The increased demand for more sources of clean energy such as natural gas from unconventional reservoirs has forced the industry to explore the more challenging tight gas reservoirs. Tight gas reservoirs constitute a significant proportion of the world's natural gas resource and offer great potential for future reserve growth and production. However, to meet future global energy demand, access to tight gas reservoirs requires innovative and cost effective technical solutions.
Yet, tight gas reservoirs are often characterized by complex geological and petrophysical systems as well as heterogeneities at all scales. Exploring and developing tight gas accumulations are both technically and commercially challenging due to the large subsurface uncertainty and low expected ultimate recovery per well. Appraisal of deep tight gas reservoirs offers many challenges, including production rate predictions when wells are drilled overbalanced. Overbalance leads to near wellbore damage to the rock matrix and fractures. Damage to natural fractures intersecting the well can prevent their detection leading to missed productive intervals.
In addition, the operating environment is very challenging and that affects the decisions for data acquisition. The use of salt-saturated mud systems creates a contrast and uncertainty in the data. Hence, the quality of data acquired is compromised.

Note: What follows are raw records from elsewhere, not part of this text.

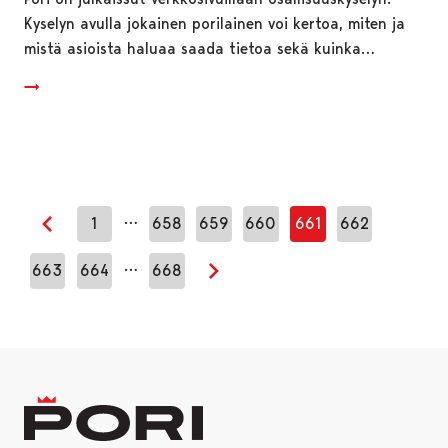
Kyselyn avulla jokainen porilainen voi kertoa, miten ja
mistä asioista haluaa saada tietoa sekä kuinka…
…
1
658
659
660
661
662
Edellinen sivu
…
663
664
668
Seuraava sivu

In the 80's hydraulic fracturing of deviated wells was the method of choice for developing tight gas reservoirs worldwide. Although sound in principle, in practice problems were experienced and caused either by poor cleanup due to fluid incompatibility, erosion of surface facilities or early water breakthrough due to fracturing into the water leg.
In the 90's horizontal drilling became common practice as new drilling technologies developed and proved to be very successful in many tight gas fields. However, conventional drilling operations introduced foreign fluids and solids into the reservoir which lead to several different formations damage mechanisms that prevented the identification of the gas production potential from these wells.

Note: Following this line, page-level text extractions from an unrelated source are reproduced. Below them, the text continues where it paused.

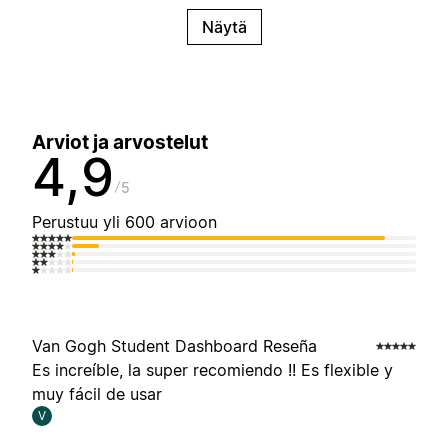
Näytä
Arviot ja arvostelut
4,9
5
Perustuu yli 600 arvioon
Van Gogh Student Dashboard Reseña
Es increíble, la super recomiendo !! Es flexible y
muy fácil de usar
V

In the late 90's underbalanced drilling (UBD) was introduced, mainly to avoid the frequent drilling problems associated with total losses into these tight gas reservoirs. However, significant productivity gains were also observed and this became a key driver to apply the same UBD technology in tight gas fields.

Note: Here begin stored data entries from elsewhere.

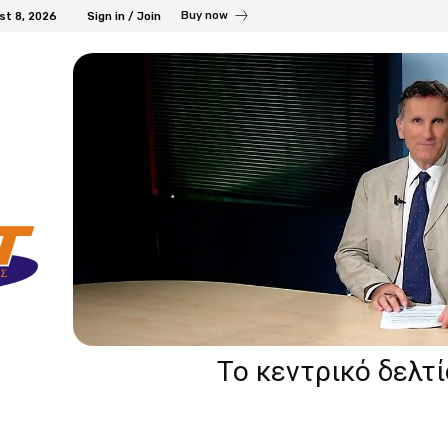
Buy now
st 8, 2026
Sign in / Join
Το κεντρικό δελτ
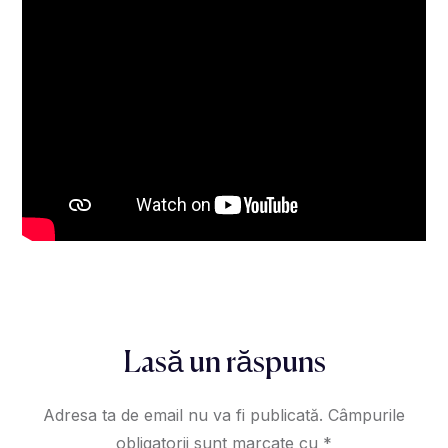
Lasă un răspuns
Adresa ta de email nu va fi publicată.
Câmpurile
obligatorii sunt marcate cu
*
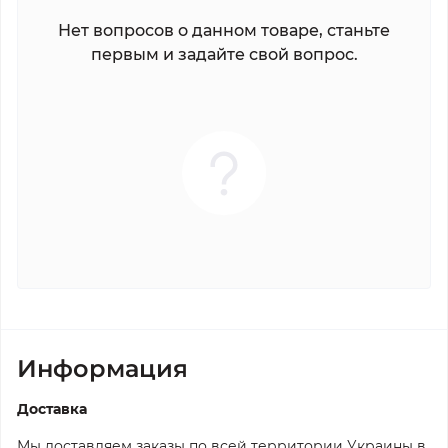
Нет вопросов о данном товаре, станьте
первым и задайте свой вопрос.
Информация
Доставка
Мы доставляем заказы по всей территории Украины в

This paper provides a technical overview of the state-of-the-art UBD technology used to develop unconventional tight gas reservoirs. Two real case histories from eastern Jordan and South West Algeria will be presented and discussed.
The increased demand for more sources of clean energy such as natural gas from unconventional (tight) reservoirs has forced the industry to explore for more challenging tight gas reservoirs. New production will probably come from more difficult to produce reservoirs. In general it was accepted that static evaluation tools (logging, coring and seismic), that have proven so important for conventional reservoirs, were inadequate to characterize tight gas reservoirs and that a shift to use of dynamic flow data was needed.